**What the exercise asks:**
Go through the entries below and tally the lines containing the string "pessoas"; report only the tally.

**Data under study:**
= Beginning of Section =

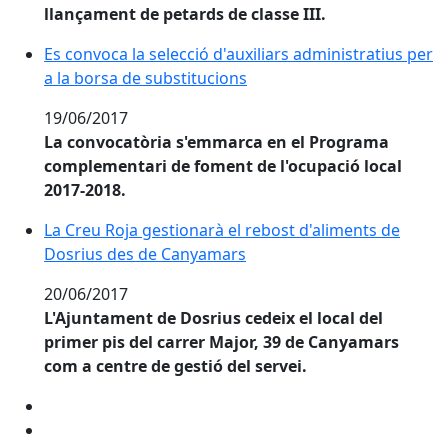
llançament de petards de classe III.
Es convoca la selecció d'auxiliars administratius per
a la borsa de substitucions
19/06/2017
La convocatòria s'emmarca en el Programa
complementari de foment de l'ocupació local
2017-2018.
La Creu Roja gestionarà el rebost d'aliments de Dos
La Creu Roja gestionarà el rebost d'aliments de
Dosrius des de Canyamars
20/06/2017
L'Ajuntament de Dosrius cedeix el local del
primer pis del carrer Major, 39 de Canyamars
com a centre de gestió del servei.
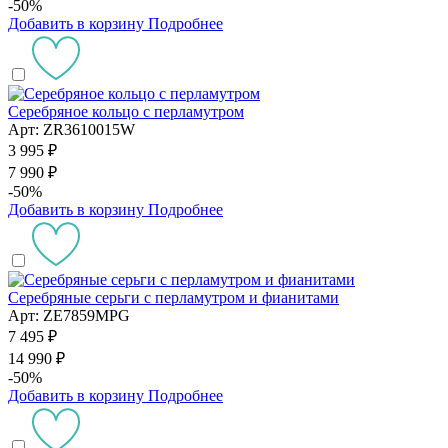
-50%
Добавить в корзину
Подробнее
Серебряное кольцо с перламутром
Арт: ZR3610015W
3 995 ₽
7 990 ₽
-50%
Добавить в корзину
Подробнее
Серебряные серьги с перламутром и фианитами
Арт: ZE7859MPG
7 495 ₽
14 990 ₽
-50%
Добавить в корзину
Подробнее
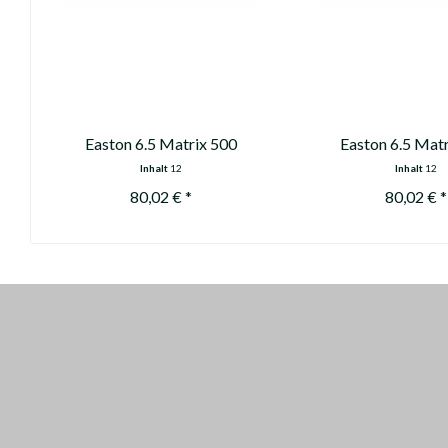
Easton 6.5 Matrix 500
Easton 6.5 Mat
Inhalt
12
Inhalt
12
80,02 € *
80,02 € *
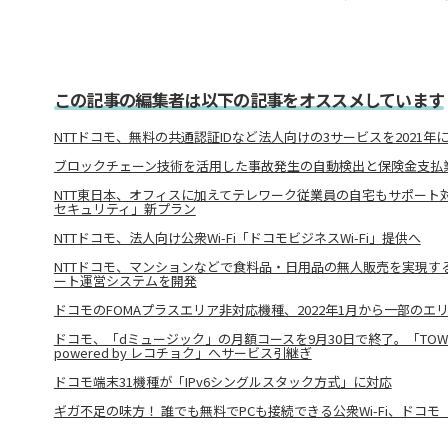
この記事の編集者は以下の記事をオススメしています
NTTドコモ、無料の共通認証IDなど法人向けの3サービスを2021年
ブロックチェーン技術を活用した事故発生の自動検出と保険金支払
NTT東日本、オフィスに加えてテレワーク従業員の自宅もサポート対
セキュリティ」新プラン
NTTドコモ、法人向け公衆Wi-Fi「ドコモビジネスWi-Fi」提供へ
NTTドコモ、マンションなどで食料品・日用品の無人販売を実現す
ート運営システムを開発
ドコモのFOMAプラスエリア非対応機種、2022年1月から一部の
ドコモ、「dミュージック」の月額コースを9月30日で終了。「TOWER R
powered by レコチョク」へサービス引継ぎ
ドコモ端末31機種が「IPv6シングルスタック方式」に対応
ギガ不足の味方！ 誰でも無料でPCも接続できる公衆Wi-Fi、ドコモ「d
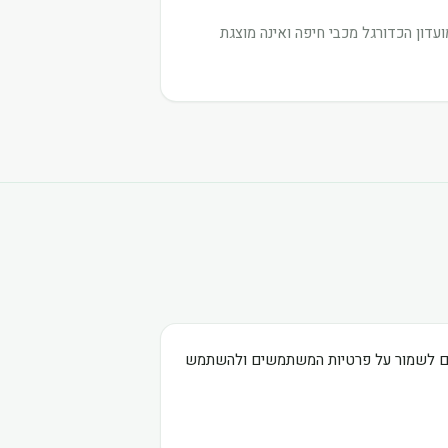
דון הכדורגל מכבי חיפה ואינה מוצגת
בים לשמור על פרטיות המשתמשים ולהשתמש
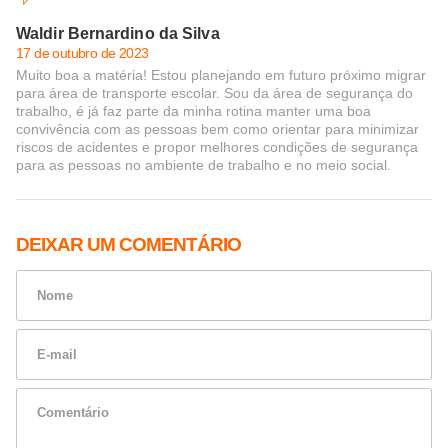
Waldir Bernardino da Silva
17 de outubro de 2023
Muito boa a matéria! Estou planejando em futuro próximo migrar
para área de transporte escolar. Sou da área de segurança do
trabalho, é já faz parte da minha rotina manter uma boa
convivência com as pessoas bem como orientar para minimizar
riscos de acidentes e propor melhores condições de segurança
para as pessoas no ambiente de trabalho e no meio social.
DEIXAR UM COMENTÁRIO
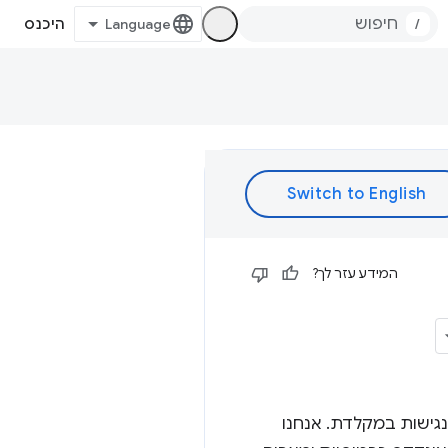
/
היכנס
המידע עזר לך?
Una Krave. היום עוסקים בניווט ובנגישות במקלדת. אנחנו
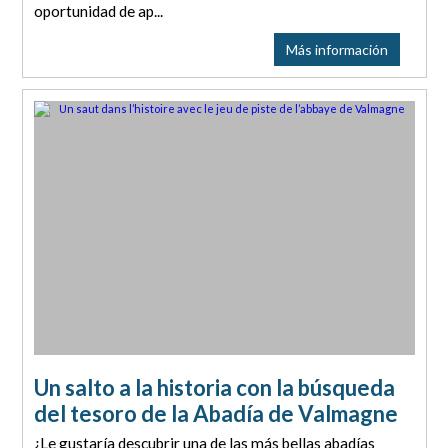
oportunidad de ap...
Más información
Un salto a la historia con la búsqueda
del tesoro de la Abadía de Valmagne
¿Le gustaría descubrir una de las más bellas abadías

= End of Section =
= Beginning of Section =

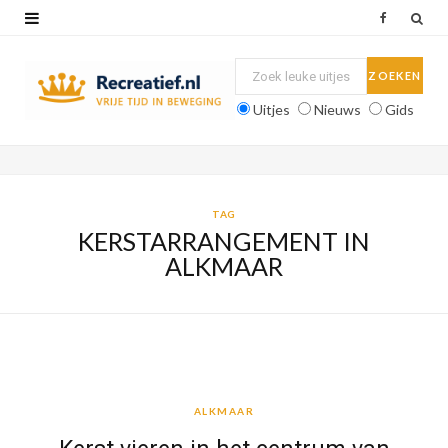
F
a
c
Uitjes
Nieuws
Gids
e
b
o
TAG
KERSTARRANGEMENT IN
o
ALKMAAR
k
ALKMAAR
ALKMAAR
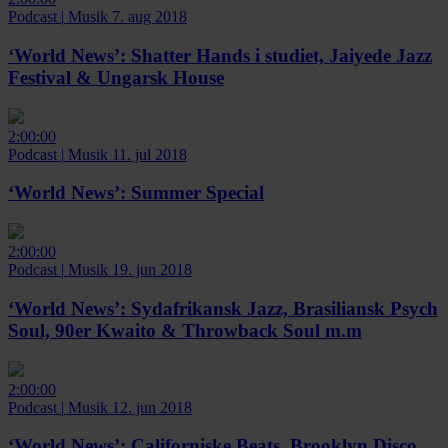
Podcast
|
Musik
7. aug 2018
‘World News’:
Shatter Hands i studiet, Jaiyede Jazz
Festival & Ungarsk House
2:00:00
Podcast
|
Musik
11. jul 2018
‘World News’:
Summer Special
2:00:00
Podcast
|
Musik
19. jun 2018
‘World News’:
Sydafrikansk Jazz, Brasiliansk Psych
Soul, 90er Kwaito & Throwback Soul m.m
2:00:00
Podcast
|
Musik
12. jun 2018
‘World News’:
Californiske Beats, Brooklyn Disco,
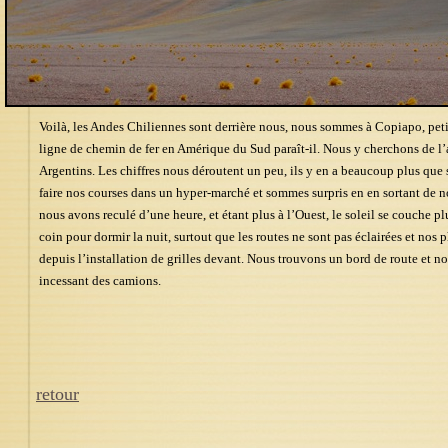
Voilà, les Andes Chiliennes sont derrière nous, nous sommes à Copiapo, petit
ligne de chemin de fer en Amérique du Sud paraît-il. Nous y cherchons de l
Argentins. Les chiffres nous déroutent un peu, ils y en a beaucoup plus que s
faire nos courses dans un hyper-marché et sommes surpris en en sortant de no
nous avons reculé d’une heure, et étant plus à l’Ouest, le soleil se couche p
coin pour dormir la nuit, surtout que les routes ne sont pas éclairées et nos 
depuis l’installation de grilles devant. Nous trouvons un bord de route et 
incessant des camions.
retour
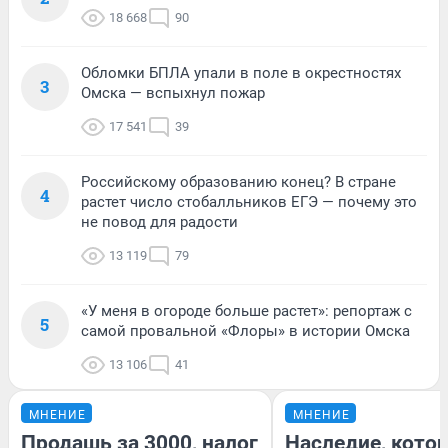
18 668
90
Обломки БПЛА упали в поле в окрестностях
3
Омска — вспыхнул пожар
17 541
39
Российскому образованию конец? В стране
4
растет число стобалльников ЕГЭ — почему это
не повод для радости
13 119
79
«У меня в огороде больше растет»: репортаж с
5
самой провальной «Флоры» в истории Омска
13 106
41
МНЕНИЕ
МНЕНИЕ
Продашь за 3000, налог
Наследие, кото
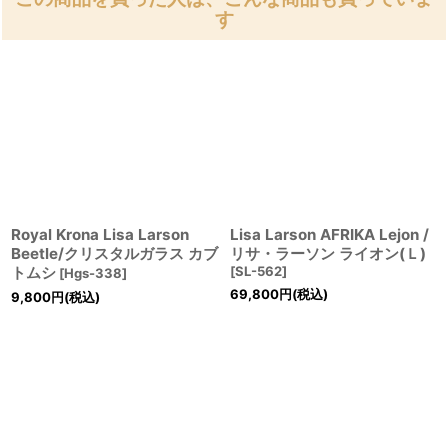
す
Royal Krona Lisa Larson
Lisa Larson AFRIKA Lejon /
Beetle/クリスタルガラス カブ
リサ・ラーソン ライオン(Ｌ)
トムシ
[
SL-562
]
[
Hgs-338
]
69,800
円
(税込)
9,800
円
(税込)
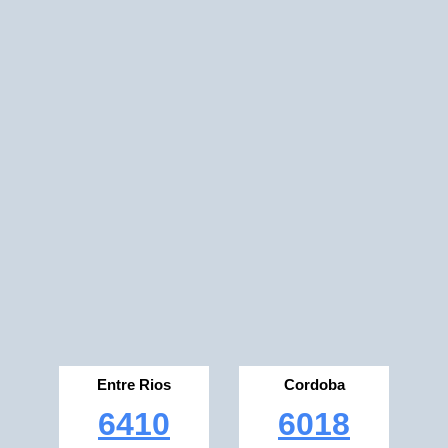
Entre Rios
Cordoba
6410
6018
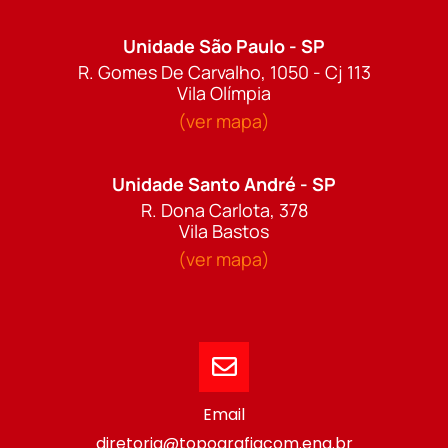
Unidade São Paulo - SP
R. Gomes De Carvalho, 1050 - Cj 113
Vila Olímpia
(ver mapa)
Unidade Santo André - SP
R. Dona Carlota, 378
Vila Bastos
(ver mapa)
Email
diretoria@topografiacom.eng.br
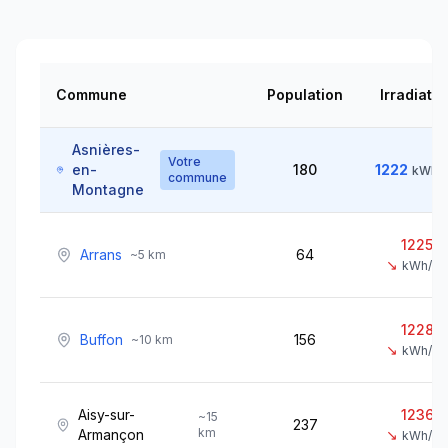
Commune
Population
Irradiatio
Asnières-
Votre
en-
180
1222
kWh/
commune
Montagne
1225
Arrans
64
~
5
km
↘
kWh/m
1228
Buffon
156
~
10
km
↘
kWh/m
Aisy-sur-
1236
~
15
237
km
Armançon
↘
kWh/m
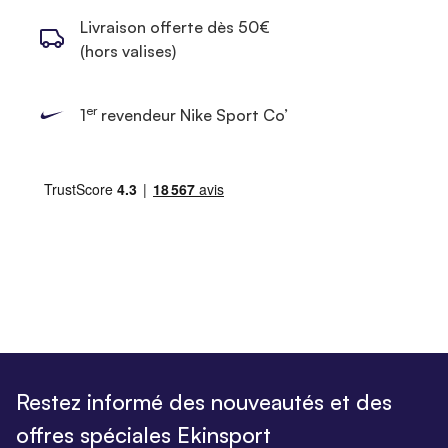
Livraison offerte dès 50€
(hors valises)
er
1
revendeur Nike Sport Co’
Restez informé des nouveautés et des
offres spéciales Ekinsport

= End of Section =

**Response:**
2